- [Work order]:
Reproduce every line of the data, exactly and without its pictures.
═════ Records to process
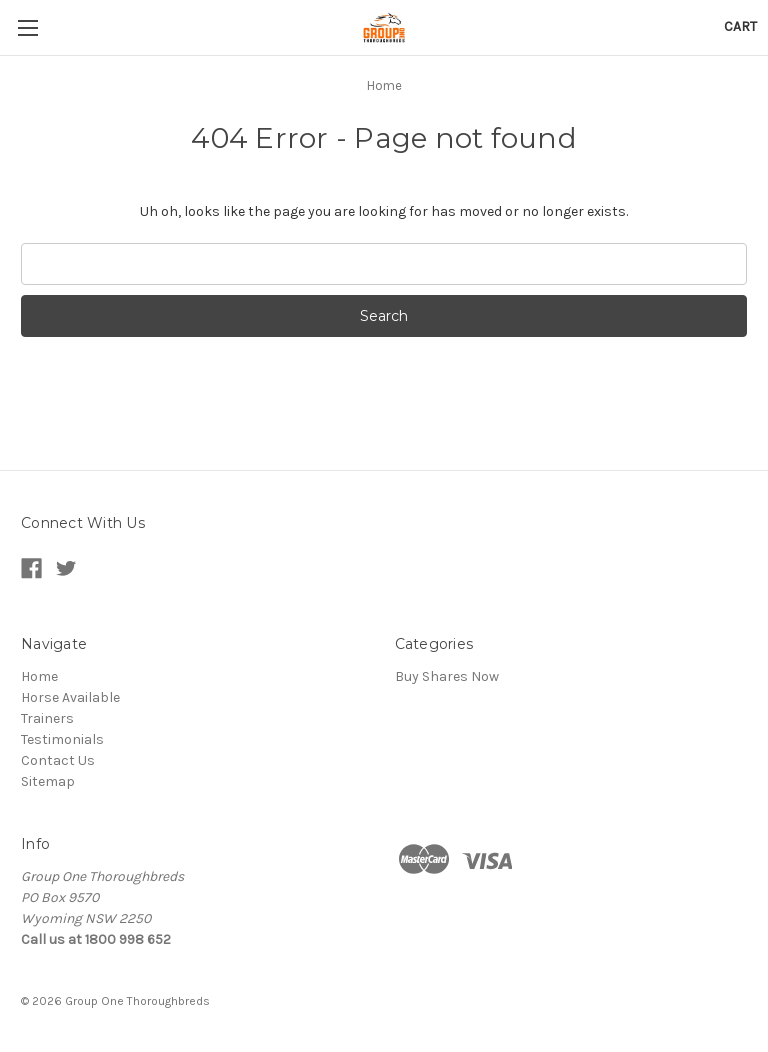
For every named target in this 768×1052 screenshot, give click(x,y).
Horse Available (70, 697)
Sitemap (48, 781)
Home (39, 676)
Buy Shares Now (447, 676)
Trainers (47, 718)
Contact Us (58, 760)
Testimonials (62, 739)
══════════
- [Answer to this task]:
For every named target in this 768×1052 screenshot, give click(x,y).
Horse Available (70, 697)
Sitemap (48, 781)
Home (39, 676)
Buy Shares Now (447, 676)
Trainers (47, 718)
Contact Us (58, 760)
Testimonials (62, 739)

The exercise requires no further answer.